Instrumento de recompensa para que o acusado se livre da prisão independentemente do processo ser instaurado, a fiança permite que, mediante pagamento de um valor determinado pelo delegado ou por um juiz, o preso possa responder ao processo em liberdade. Isso não signfica que ele esteja livre do processo judicial. Ao final do julgamento, o réu poderá ser punido com a prisão se assim determinar a Justiça.
De acordo com o Código Penal Brasileiro, a fiança é concedida por autoridade policial nos casos de infrações punidas com detenção. Nas situações de reclusão, entretanto, a decisão cabe ao juiz.
Conforme o delegado-chefe da 10 Subdivisão Policial (SDP) de Londrina, Sérgio Luiz Barroso, os crimes punidos com detenção são aqueles que normalmente dão direito a cumprimento de pena em regime semi-aberto. Entre os mais comuns, estão os casos de violência doméstica e embriaguez ao volante.
O advogado Mateus Vergara, que atua na área criminal, acrescentou que a fiança só pode ser arbitrada - tanto pelo delegado como pelo juiz - quando o crime em questão tiver pena mínima menor que dois anos. Caso contrário, é considerado inafiançável.
''Essa condição não impede o juiz de conceder liberdade provisória'', ponderou o advogado, exemplificando que o acusado por um homicídio não tem o benefício da fiança, mas pode obter liberdade provisória se o juiz assim decidir.

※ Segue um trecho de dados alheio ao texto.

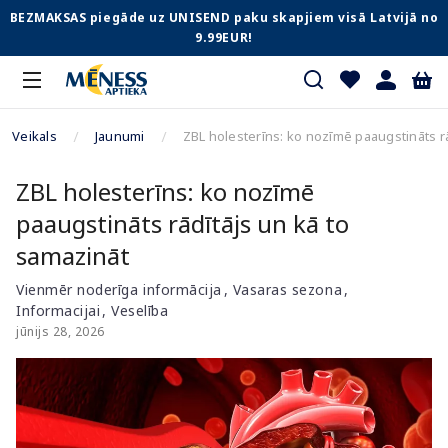
BEZMAKSAS piegāde uz UNISEND paku skapjiem visā Latvijā no
9.99EUR!
Veikals
Jaunumi
ZBL holesterīns: ko nozīmē paaugstināts rā
ZBL holesterīns: ko nozīmē
paaugstināts rādītājs un kā to
samazināt
Vienmēr noderīga informācija
Vasaras sezona
Informacijai
Veselība
jūnijs 28, 2026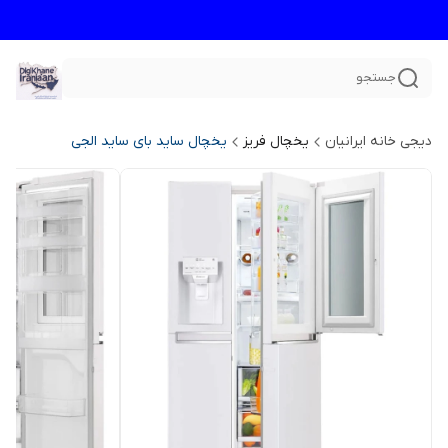
جستجو
دیجی خانه ایرانیان
یخچال فریز
یخچال ساید بای ساید الجی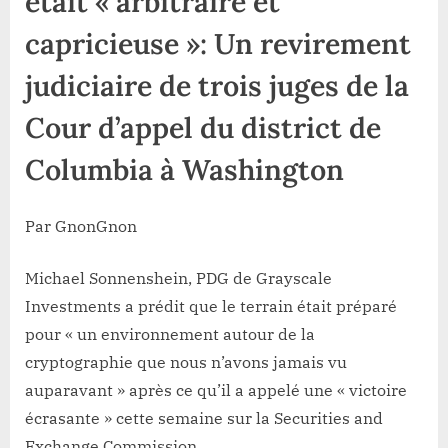
était « arbitraire et
judiciaire
de
capricieuse »: Un revirement
trois
judiciaire de trois juges de la
juges
de
Cour d’appel du district de
la
Cour
Columbia à Washington
d’appel
du
district
Par GnonGnon
de
Columbia
Michael Sonnenshein, PDG de Grayscale
à
Investments a prédit que le terrain était préparé
Washington
pour « un environnement autour de la
cryptographie que nous n’avons jamais vu
auparavant » après ce qu’il a appelé une « victoire
écrasante » cette semaine sur la Securities and
Exchange Commission.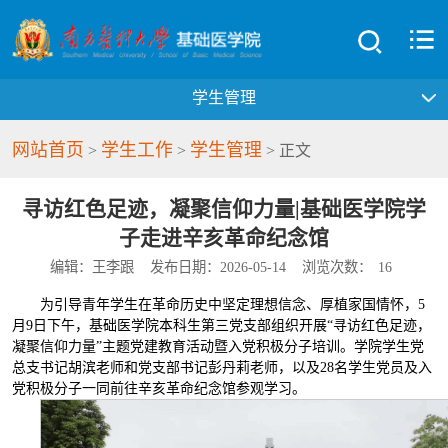
学生管理
网站首页
学生工作
学生管理
>
>
> 正文
寻访红色足迹，凝聚信仰力量|基础医学院学
子走进辛亥革命纪念馆
编辑：王李跟
发布日期：2026-05-14
浏览次数：
16
为引导青年学生在革命历史中坚定理想信念、厚植家国情怀，5
月9日下午，基础医学院本科生第三党支部组织开展“寻访红色足迹，
凝聚信仰力量”主题党建教育活动暨入党积极分子培训。学院学生党
总支书记胡滨老师和党支部书记彭丹莉老师，以及28名学生党员及入
党积极分子一同前往辛亥革命纪念馆参观学习。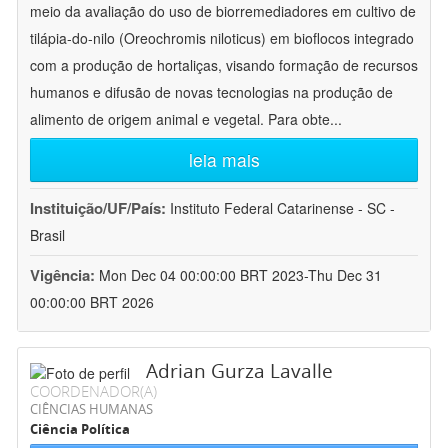
meio da avaliação do uso de biorremediadores em cultivo de
tilápia-do-nilo (Oreochromis niloticus) em bioflocos integrado
com a produção de hortaliças, visando formação de recursos
humanos e difusão de novas tecnologias na produção de
alimento de origem animal e vegetal. Para obte
...
leia mais
Instituição/UF/País:
Instituto Federal Catarinense - SC -
Brasil
Vigência:
Mon Dec 04 00:00:00 BRT 2023-Thu Dec 31
00:00:00 BRT 2026
Adrian Gurza Lavalle
COORDENADOR(A)
CIÊNCIAS HUMANAS
Ciência Política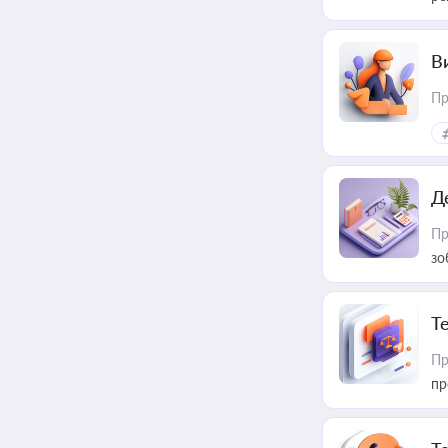
В
Пр
Д
Пр
зо
T
Пр
пр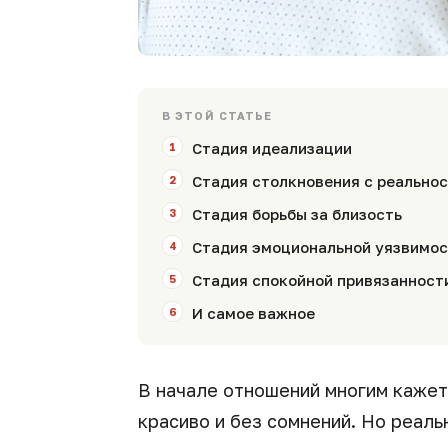
В ЭТОЙ СТАТЬЕ
Стадия идеализации
Стадия столкновения с реально
Стадия борьбы за близость
Стадия эмоциональной уязвимо
Стадия спокойной привязанност
И самое важное
В начале отношений многим кажетс
красиво и без сомнений. Но реаль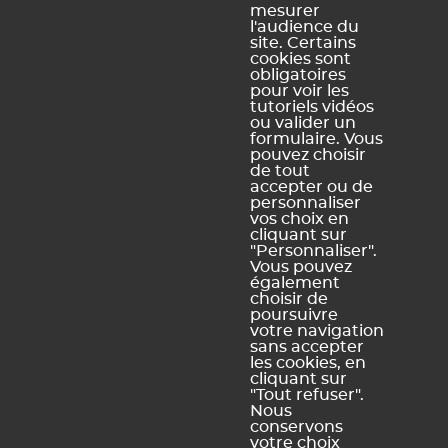
Accessibilité :
PRONOTE
mesurer
l'audience du
Partiellement
Campus
site. Certains
conforme
cookies sont
obligatoires
Schéma
pour voir les
pluriannuel
tutoriels vidéos
d'accessibilité
ou valider un
numérique
formulaire. Vous
pouvez choisir
de tout
accepter ou de
personnaliser
vos choix en
Légal Sites internet
Légal produits
cliquant sur
"Personnaliser".
Mentions légales et
Conditions générales de
Vous pouvez
conditions générales
vente et d'utilisation
également
d'utilisation des sites web
choisir de
Dispositions relatives à la
poursuivre
Politique de confidentialité
protection des données
votre navigation
personnelles
sans accepter
Politique de gestion des
les cookies, en
cookies
cliquant sur
Plan du site
"Tout refuser".
Nous
conservons
votre choix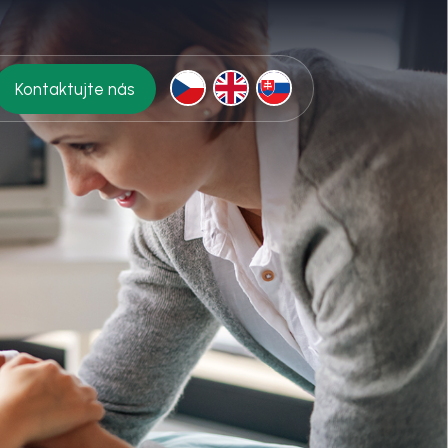
Kontaktujte nás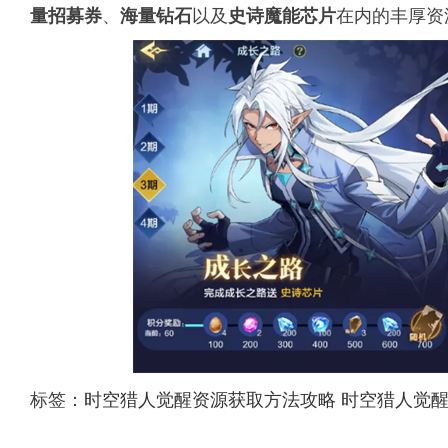
、
以及
在内的丰厚资
量招募券
海量钻石
史诗魔能芯片
标签：
时空猎人觉醒资源获取方法攻略
时空猎人觉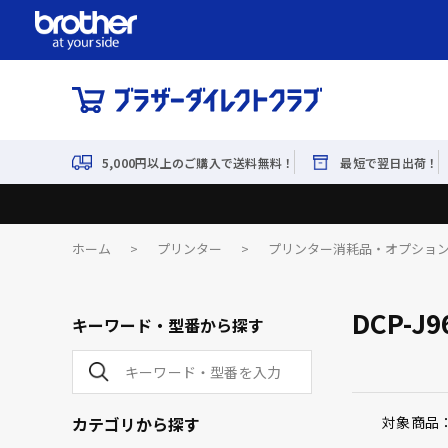
5,000円以上のご購入で送料無料！
最短で翌日出荷！
ホーム
>
プリンター
>
プリンター消耗品・オプショ
DCP-J9
キーワード・型番から探す
カテゴリから探す
対象商品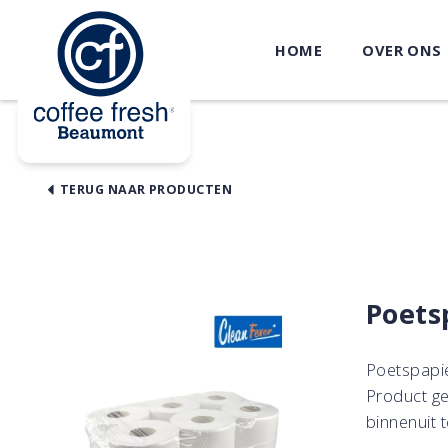
HOME
OVER ONS
TERUG NAAR PRODUCTEN
Poets
Poetspapie
Product ge
binnenuit 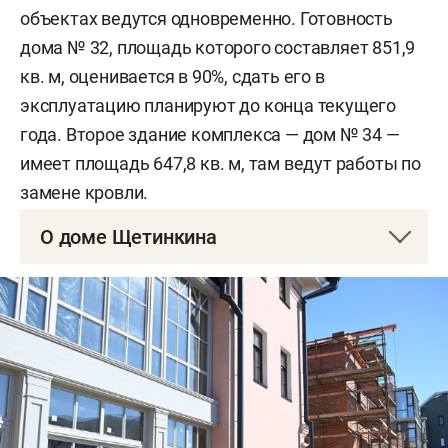
объектах ведутся одновременно. Готовность
дома № 32, площадь которого составляет 851,9
кв. м, оценивается в 90%, сдать его в
эксплуатацию планируют до конца текущего
года. Второе здание комплекса — дом № 34 —
имеет площадь 647,8 кв. м, там ведут работы по
замене кровли.
О доме Щетинкина
Дом Щетинкина — один из характерных
образцов жилой архитектуры первой половины
XIX века. Первоначальный объем здания
построен в 1843 году по проекту губернского
архитектора Казани Фомы Петонди. Позднее, в
1857-м, здание было реконструировано.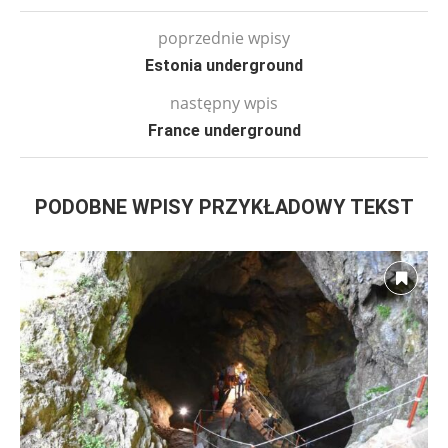
poprzednie wpisy
Estonia underground
następny wpis
France underground
PODOBNE WPISY PRZYKŁADOWY TEKST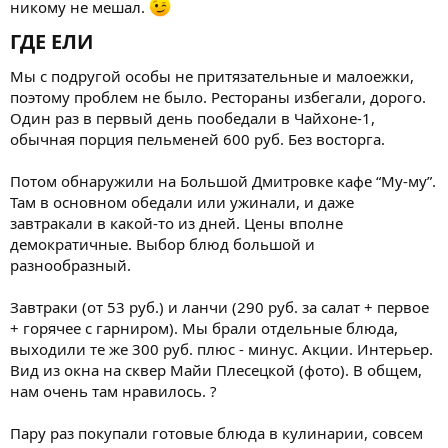
никому не мешал.
ГДЕ ЕЛИ​
Мы с подругой особы не притязательные и малоежки,
поэтому проблем не было. Рестораны избегали, дорого.
Один раз в первый день пообедали в Чайхоне-1,
обычная порция пельменей 600 руб. Без восторга.
Потом обнаружили на Большой Дмитровке кафе “Му-му”.
Там в основном обедали или ужинали, и даже
завтракали в какой-то из дней. Цены вполне
демократичные. Выбор блюд большой и
разнообразный.
Завтраки (от 53 руб.) и ланчи (290 руб. за салат + первое
+ горячее с гарниром). Мы брали отдельные блюда,
выходили те же 300 руб. плюс - минус. Акции. Интерьер.
Вид из окна на сквер Майи Плесецкой (фото). В общем,
нам очень там нравилось. ?
Пару раз покупали готовые блюда в кулинарии, совсем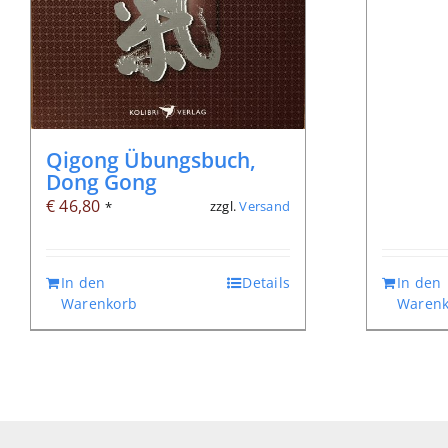
Qigong Übungsbuch,
Dong Gong
€
46,80
zzgl.
Versand
*
In den
Details
In den
Warenkorb
Warenk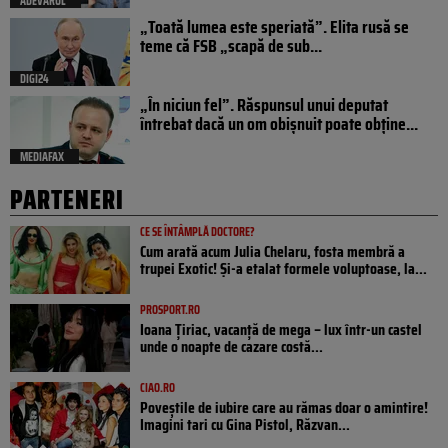
ADEVARUL
„Toată lumea este speriată”. Elita rusă se
teme că FSB „scapă de sub...
DIGI24
„În niciun fel”. Răspunsul unui deputat
întrebat dacă un om obișnuit poate obține...
MEDIAFAX
PARTENERI
CE SE ÎNTÂMPLĂ DOCTORE?
Cum arată acum Julia Chelaru, fosta membră a
trupei Exotic! Și-a etalat formele voluptoase, la...
PROSPORT.RO
Ioana Țiriac, vacanță de mega – lux într-un castel
unde o noapte de cazare costă...
CIAO.RO
Poveştile de iubire care au rămas doar o amintire!
Imagini tari cu Gina Pistol, Răzvan...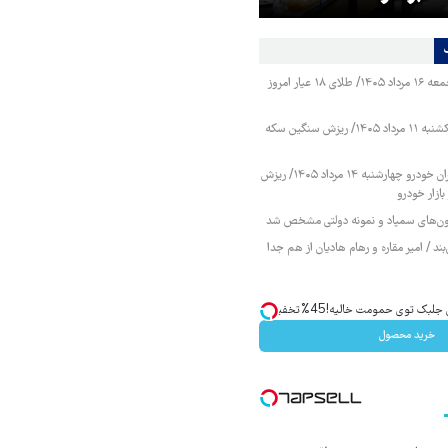
قیمت طلا و سکه جمعه ۱۶ مرداد ۱۴۰۵/ طلای ۱۸ عیار امروز
قیمت طلا و سکه یکشنبه ۱۱ مرداد ۱۴۰۵/ ریزش سنگین سکه
قیمت محصولات ایران خودرو چهارشنبه ۱۴ مرداد ۱۴۰۵/ ریزش
ازار خودرو
زمون‌های سمپاد و نمونه دولتی مشخص شد
ند / امیر مقاره و رهام هادیان از هم جدا
ک توی حمومت خالیه!45%تخفیف
خرید محصول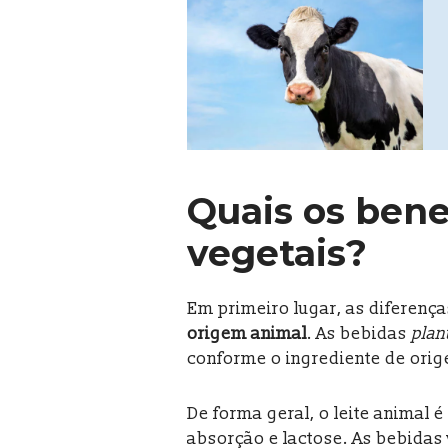
Quais os bene
vegetais?
Em primeiro lugar, as diferenç
origem animal
. As bebidas
plan
conforme o ingrediente de orig
De forma geral, o leite animal é
absorção e lactose. As bebidas 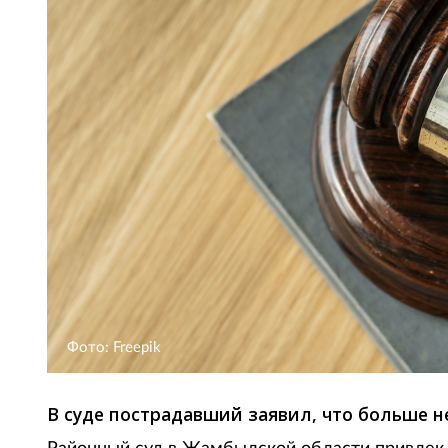
Фото: Freepik
В суде пострадавший заявил, что больше н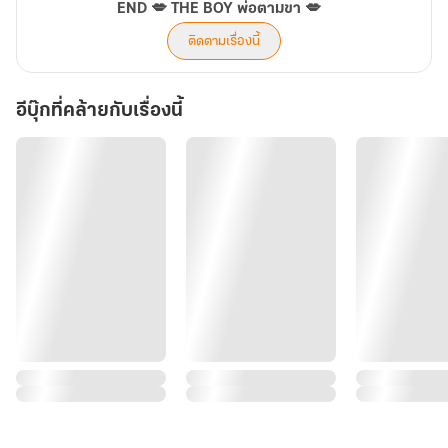
END 💋 THE BOY พ่อตามขา 💋
ติดตามเรื่องนี้
อีบุ๊กที่คล้ายกับเรื่องนี้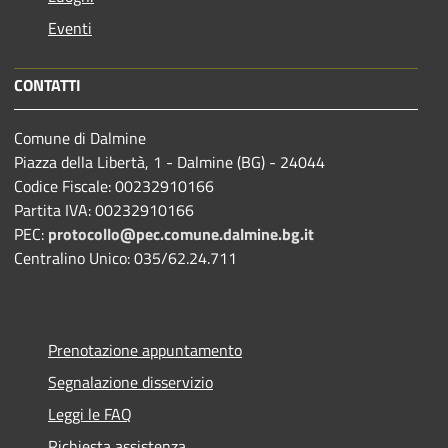
Eventi
CONTATTI
Comune di Dalmine
Piazza della Libertà, 1 - Dalmine (BG) - 24044
Codice Fiscale: 00232910166
Partita IVA: 00232910166
PEC:
protocollo@pec.comune.dalmine.bg.it
Centralino Unico: 035/62.24.711
Prenotazione appuntamento
Segnalazione disservizio
Leggi le FAQ
Richiesta assistenza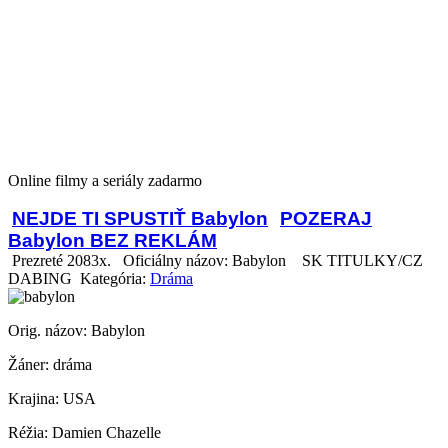
Online filmy a seriály zadarmo
NEJDE TI SPUSTIŤ Babylon
POZERAJ
Babylon BEZ REKLÁM
Prezreté 2083x.
Oficiálny názov: Babylon
SK TITULKY/CZ
DABING Kategória:
Dráma
Orig. názov: Babylon
Žáner: dráma
Krajina: USA
Réžia: Damien Chazelle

Entre os crimes inafiançáveis estão o homicídio qualificado, o estupro, a subtração de coisa móvel mediante grave ameaça ou violência, atentado violento ao pudor, tráfico de drogas e porte ilegal de armas de uso restrito.
Mesmo que o crime seja passível de fiança, o Código Penal estabelece que o benefício não pode ser concedido aos presos que, no mesmo processo, tiverem quebrado fiança anteriormente concedida ou infrigido, sem motivo justo, as obrigações que se comprometeu a cumprir durante o desenrolar do processo.
De acordo com Vergara, ao ser beneficiada pela fiança, a pessoa compromete-se a comparecer perante a autoridade todas as vezes que for intimado. Também não poderá mudar de residência sem prévia autorização da autoridade processante ou ausentar-se por mais de oito dias de casa sem comunicar o lugar onde será encontrado.
Barroso acrescentou que, ao arbitrar a fiança, o delegado costuma considerar a gravidade do fato, a periculosidade e as condições financeiras do réu. No Paraná, a Corregedoria de Polícia estabelece aos delegados que os suspeitos de cometerem crimes com pena máxima de dois anos podem conseguir a liberdade mediante pagamento de fiança entre R$ 61,23 e R$ 306,15. Já com relação à pena máxima de quatro anos, o valor sobe para R$ 306,15 a R$ 1.124,60; oscilando entre R$ 1.124,60 e R$ 6.123,00 quando a pena máxima for superior a quatro anos.
No Código Penal, os valores são diferentes: oscilam de um a cinco salários mínimos, cinco a 20 salários mínimos, e 20 a cem salários mínimos de referência, respectivamente, para cada categoria de crimes. De acordo com a situação econômica do réu, esses limites podem ser reduzidos em dois terços ou aumentados dez vezes.
A fiança é paga através de depósito em instituição arrecadadora federal ou estadual. Quando o pagamento não pode ser feito imediatamente dessa forma, o dinheiro é entregue ao escrivão ou qualquer outra pessoa escolhida pela autoridade que arbitrou o valor. O dinheiro fica guardado até o fim do processo e pode ser devolvido ao réu se ele for julgado inocente.
Uma informação curiosa é que o pagamento do benefício não precisa ser feito apenas em dinheiro. A Justiça aceita também pedras, objetos ou metais preciosos, títulos de dívida pública, federal, estadual ou municipal, ou em hipoteca inscrita em primeiro lugar. A avaliação dos bens é feita por peritos ou cotação em Bolsa, mas essas possibilidades de pagamento quase não são utilizadas.